By Catherine Fitzgerald
Originally Published in Be Still Magazine, Issue 13
I went over my usual list of expectations as we sat down at the picnic tables under the park shelter. Play nicely. Stay where I can see you. Don’t leave this area. Expecting everyone to scatter in different directions immediately, I turned toward the moms I was with as my littlest suddenly chimed in, “And look for the kids with their heads down, right mommy? Because that means they need a fwend to play wif.”
“That’s right, sweet girl,” I sputtered out as I tried to hold back the tears that seemed to flow straight from my mama heart. Motherhood can seem like a never-ending, monotonous toiling of sowing seeds into little souls. The days as they say, can feel so long and the nights can be filled with discouragement of all the should’ves and could’ves. I began to wonder why this exchange had created such a stir in me, and I realized it was because those words showed that my three-year-old, the “threenager” as we affectionately call her, understood that seeking out the lonely is just as important as staying within the bounds mom set. This was coming from the child, who for that season, was the one I was struggling with the most, wondering daily if anything I said or did in training her even mattered. This child had grasped one of our family’s highest held values, pay close attention to those around you and meet their needs. And for a mama who wearily laid her head down each night, questioning if I was doing anything right to train and disciple her, it was a reminder of what I already knew—He is the one who grows the seeds I faithfully sow.
So often, we think if we can just control the external behaviors of these little lives entrusted into our care, we can finally rest well each night. But it doesn’t take one long to realize that if you fetter your hope to your child’s performance, you might never sleep. The reality is that our children are willful and sin-filled, just as we are. And to hold our breath for them to finally “act right” will keep us breathless and exhausted. Instead, we are to grab a till and painstakingly thrust it into the hard terrain of our children’s heart, slowly breaking through the crusted earth below. Over and over again, we speak seeds of the gospel. Love one another. Be kind. Forgive. Confess. Repent. Now, do it once more. Again. And again. Many days it can feel like we haven’t even broken ground as disobedience abounds, sibling squabbles ensue, and hearts run cold.

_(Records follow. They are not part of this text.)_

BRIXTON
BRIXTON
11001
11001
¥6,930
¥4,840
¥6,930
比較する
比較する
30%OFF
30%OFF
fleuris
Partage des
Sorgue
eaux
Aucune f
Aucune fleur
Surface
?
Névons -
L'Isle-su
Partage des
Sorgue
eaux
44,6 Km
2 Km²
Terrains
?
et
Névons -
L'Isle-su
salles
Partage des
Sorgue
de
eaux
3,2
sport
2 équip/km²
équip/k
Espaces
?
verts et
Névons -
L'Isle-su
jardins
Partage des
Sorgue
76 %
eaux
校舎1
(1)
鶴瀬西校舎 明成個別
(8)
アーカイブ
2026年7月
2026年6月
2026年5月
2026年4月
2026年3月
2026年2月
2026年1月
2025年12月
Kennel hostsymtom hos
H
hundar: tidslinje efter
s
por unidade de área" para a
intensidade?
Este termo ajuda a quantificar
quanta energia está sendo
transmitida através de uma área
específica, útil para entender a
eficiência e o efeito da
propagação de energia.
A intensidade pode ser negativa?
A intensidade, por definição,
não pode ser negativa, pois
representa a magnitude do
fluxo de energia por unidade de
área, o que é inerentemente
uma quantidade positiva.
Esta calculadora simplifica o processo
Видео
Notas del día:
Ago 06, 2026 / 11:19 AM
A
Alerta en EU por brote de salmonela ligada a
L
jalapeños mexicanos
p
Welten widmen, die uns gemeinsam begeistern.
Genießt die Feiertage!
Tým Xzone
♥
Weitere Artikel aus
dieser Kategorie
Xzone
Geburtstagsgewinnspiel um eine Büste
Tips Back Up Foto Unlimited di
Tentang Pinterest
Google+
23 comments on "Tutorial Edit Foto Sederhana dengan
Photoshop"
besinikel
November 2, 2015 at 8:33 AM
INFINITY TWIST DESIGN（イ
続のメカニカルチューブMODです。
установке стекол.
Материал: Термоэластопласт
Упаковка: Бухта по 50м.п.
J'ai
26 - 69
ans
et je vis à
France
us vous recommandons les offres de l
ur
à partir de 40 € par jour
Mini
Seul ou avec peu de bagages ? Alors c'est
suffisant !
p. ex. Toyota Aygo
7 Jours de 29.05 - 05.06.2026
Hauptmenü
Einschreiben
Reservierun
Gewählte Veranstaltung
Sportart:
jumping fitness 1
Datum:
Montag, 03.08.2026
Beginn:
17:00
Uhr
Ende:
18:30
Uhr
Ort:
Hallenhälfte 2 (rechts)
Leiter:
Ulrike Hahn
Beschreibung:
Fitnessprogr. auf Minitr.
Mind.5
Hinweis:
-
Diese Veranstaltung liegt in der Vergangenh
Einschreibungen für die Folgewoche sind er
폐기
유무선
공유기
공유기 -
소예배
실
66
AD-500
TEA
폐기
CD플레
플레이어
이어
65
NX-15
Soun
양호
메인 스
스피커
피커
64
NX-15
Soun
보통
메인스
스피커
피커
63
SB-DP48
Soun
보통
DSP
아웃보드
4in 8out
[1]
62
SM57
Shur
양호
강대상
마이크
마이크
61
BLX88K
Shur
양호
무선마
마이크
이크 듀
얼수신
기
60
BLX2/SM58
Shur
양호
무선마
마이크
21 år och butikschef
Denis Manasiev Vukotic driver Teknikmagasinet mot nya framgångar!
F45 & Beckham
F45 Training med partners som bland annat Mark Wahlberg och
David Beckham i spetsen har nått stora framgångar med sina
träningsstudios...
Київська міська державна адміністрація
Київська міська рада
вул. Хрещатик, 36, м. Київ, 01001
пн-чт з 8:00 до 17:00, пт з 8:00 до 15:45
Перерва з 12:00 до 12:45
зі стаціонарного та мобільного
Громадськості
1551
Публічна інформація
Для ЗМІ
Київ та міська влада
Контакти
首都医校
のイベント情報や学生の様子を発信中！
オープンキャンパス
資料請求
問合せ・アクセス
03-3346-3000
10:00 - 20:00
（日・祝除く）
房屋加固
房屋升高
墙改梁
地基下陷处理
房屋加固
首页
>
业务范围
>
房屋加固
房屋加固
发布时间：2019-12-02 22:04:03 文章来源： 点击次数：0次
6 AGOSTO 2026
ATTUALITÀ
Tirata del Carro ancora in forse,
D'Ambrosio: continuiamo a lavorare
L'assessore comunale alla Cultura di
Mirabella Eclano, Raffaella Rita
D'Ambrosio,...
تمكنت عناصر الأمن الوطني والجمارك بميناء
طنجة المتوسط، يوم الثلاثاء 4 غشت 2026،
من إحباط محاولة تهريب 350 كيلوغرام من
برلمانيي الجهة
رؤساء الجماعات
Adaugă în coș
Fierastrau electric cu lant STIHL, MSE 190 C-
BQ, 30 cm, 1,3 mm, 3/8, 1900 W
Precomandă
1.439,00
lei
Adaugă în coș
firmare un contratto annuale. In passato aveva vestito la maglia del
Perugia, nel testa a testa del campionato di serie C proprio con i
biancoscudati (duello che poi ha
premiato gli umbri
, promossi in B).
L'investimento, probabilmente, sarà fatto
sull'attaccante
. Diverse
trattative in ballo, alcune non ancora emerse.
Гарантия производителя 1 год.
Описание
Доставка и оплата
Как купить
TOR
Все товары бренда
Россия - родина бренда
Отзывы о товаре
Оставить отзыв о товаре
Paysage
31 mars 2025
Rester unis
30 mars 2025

The Apostle Paul exhorted the church at Galatia to, “not become weary in doing good, for at the proper time we will reap a harvest if we do not give up” (Galatians 6:9 NIV). The word “weary” means, “to be utterly spiritless, to be wearied out, exhausted.”1 How many times in a given day, sometimes within a given hour, do I find myself completely depleted and worn out when it comes to the good work of tilling the soil of my children’s hearts for the seeds God desires to plant within them? How many times do I give up, take the path of least resistance, choose to yell instead of teach? How many ways do I lay down the tools God has set before me for the task at hand and sit idly by in a heap of disappointment while still expecting growth to come from underneath?
To see the harvest in our children’s lives requires a consistency that most of us in our instant gratification generation aren’t willing to entertain. It is in the everyday, unseen, daily moments in which we model and discuss all that which we desire to one day see God grow in our kids. The thing I realized that day was that my little one expressed one of our family’s dearly held expectations not because I had finally figured out the formula for modifying her wanton behavior or had gotten her to memorize a list of rules, but because day in and day out, I had planted tiny seeds of how Jesus calls us to treat others. It had been scattered in a thousand different ways—conversations in the car as we ran to and from activities, through serving local refugees and the homeless in our community, overheard discussions during homeschool history about how humanity has long mistreated one another, or asking her to look people in the eyes. It was never one single act or discussion, but all these little things adding up over time to that one moment at a park. It was teaching her to pay attention to others, something I myself was learning right alongside her.
Jesus said His kingdom was made from the tiniest of seeds. Little deposits that when they bloomed would burst forth, teeming with life. He said faith was the same. Humble beginnings that once grown could shift mountains. Like the kingdom and faith, motherhood is a lesson in learning the power of the seemingly insignificant.
Our kids are quick to pick up our expectations and boundaries as we lay them before them. We may think they aren’t hearing a word we say, but as the old adage goes, so much more is caught than taught. For the weary mama who feels like she can’t pick up the plow one more day and sow the seeds of goodness into her children’s hearts, know that the Gardener sees all the little ways you do and He will produce a harvest if you don’t give up. Just don’t give up, mama.